Tiga Stasiun MRT Disulap Semegah Tokyo

Suasana penumpang di dalam kereta Ratangga MRT, (Dok. RRI)

KBRN,  Jakarta : Pemandangan dikawasan 3 Stasiun MRT yakni Stasiun Blok M - ASEAN , Stasiun Lebak Bulus, dan Stasiun Fatmawati akan segera disulap semegah kota metro di Tokyo. Rencana ataupun konsep yang ditawarkan adalah kawasan terpadu Transit Oriented Development (TOD) atau Kawasan Berorientasi Transit (KBT).

Peraturan Gubernur DKI Jakarta Nomor 56 Tahun 2020, dan Peraturan DKI Jakarta Gubernur Nomor 57 Tahun 2020 mengenai panduan rancang kota di 3 kawasan Transit Oriented Development (TOD), menjadi modal semangat Direktur Utama MRT Jakarta William Sabandar untuk mengerjakan kawasan tersebut dengan memiliki tema berbeda.

 " Di bulan Februari kemarin dengan Pergub 15 tahun 2020 sebagai turunan dari situ sudah ada diterbitkan lagi Pergub terkait dengan panduan rancang kota, dan sudah diumumkan, sudah diresmikan untuk 3 kawasan yang pertama. Jadi ada, Pergub 55, 56, dan 57," kata William Sabandar di Depo MRT Jakarta Lebak Bulus, Kamis (2/7/2020).

Blok M-ASEAN

KBT Blok M - ASEAN memiliki luas 470 ribu meter per segi yang rencananya dikembangkan 19,7 km trotoar, 16 fasilitas bike-sharing, dan fasilitas pendukung lainnya seperti ruang terbuka hijau.

Kawasan bertema "Green Creative Hub atau kawasan hijau" menjadi target. "Jadi kita akan mengembalikan Blok M sebagai kawasan yang hijau," lanjut William dihadapan Radio Republik Indonesia (RRI) dan awak media.

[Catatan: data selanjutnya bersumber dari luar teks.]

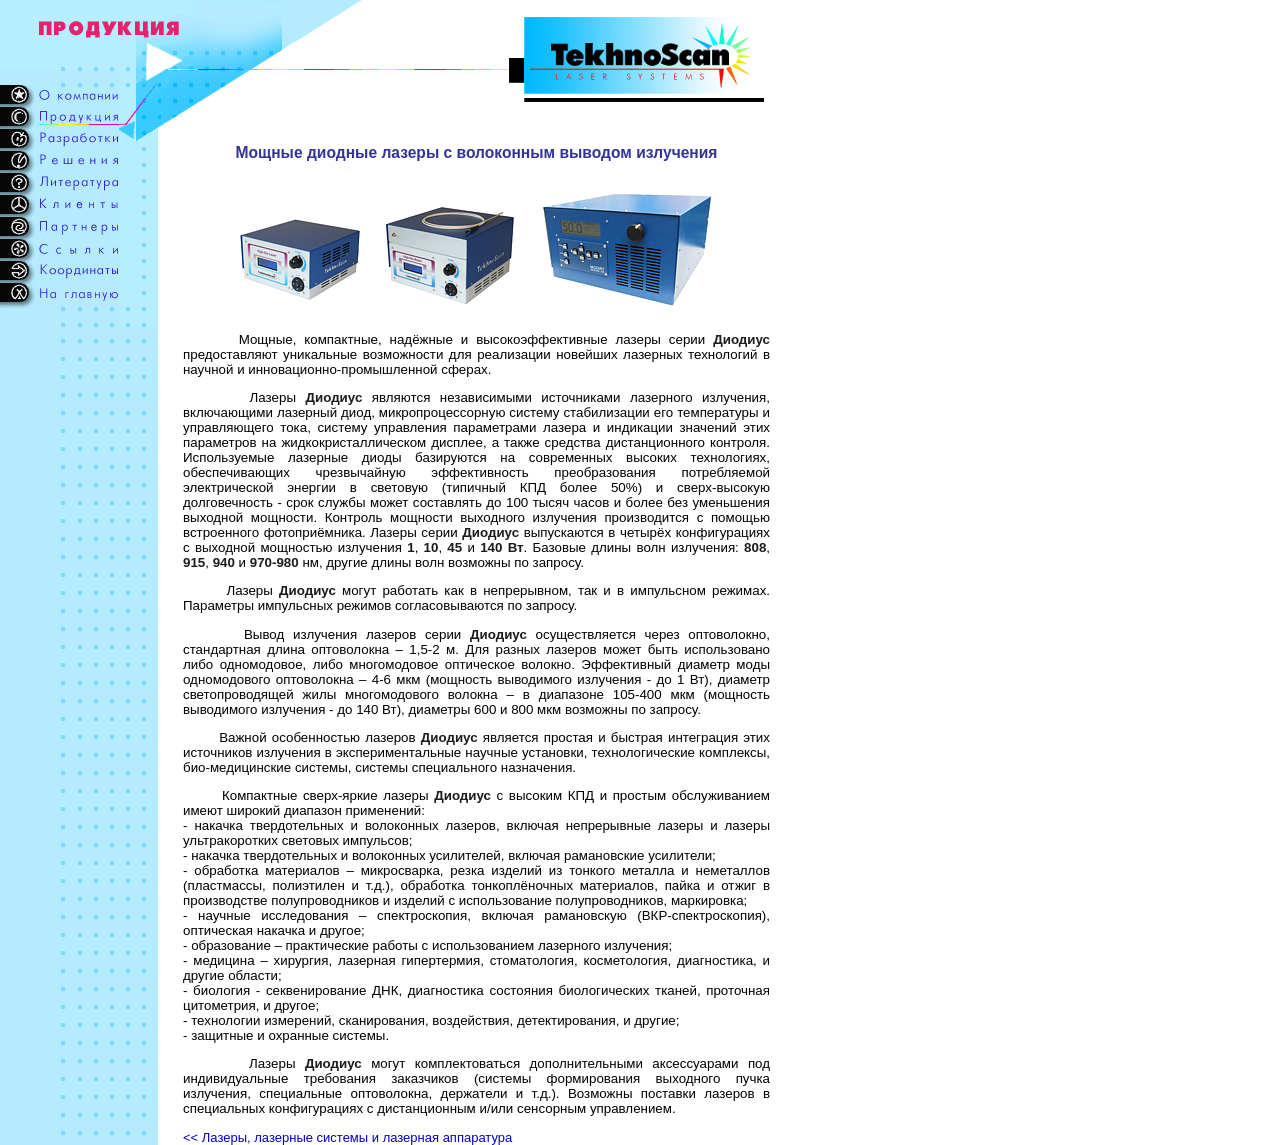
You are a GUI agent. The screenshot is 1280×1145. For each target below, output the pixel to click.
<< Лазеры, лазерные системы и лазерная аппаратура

Kawasan ini, terdapat sejumlah simpul transportasi di antaranya Stasiun MRT Jakarta Blok M, serta ASEAN Sisingamangaraja, Terminal Blok M, dan Halte TransJakarta Masjid Agung.

Rencananya disiapkan 31.718 meter persegi area untuk aktivitas informal yang mengakomodir PKL, hawker center, serta ojek online. 

Fatmawati

KBT Fatmawati kawasan yang memiliki luas mencapai 460 ribu meter per segi dengan rancangan ide adanya fasilitas trotoar dan bike-sharing. Lalu tepian sungai seluas 13.960 m per segi yang dapat dikembangkan menjadi taman, plaza untuk pedestarian.

Panduan rancang kota kawasan ini ditetapkan melalui Pergub No 56 tahun 2020 dengan tema "Ruang Atas Dinamis".

"Ada 460 ribu meter persegi area campuran yang akan dikembangkan. Kita akan kerja sama dengan developer-developer untuk pengembangan di kawasan tersebut," ungkap Dirut MRT. 

Lebak Bulus

KBT Lebak Bulus memiliki luas 200 ribu meter per segi rencananya akan dibangun jalur pedestarian layang sepanjang 2.200 meter, hingga area pedagang kaki lima (PKL) seluas 5.000 meter per segi.Tema yang disiapkan adalah Gerbang Terminus Selatan Jakarta. "Kita akan jadikan gerbang di selatan Jakarta," ujar William.

"Kalau kita lihat sekarang kepadatan bangunan di kawasan-kawasan stasiun MRT Jakarta itu belum padat. Kalau Anda ke tempat-tempat seperti Singapura, Tokyo, Hong Kong, London, itu semua stasiun-stasiun metro sudah pasti kepadatannya tinggi penghuninya di situ. Itu konsep TOD," jelasnya. 

Selanjutnya masih ada dua kawasan TOD lainnya, yaitu TOD Dukuh Atas, dan TOD Istora Senayan sedang berproses dan diharapkan segera final.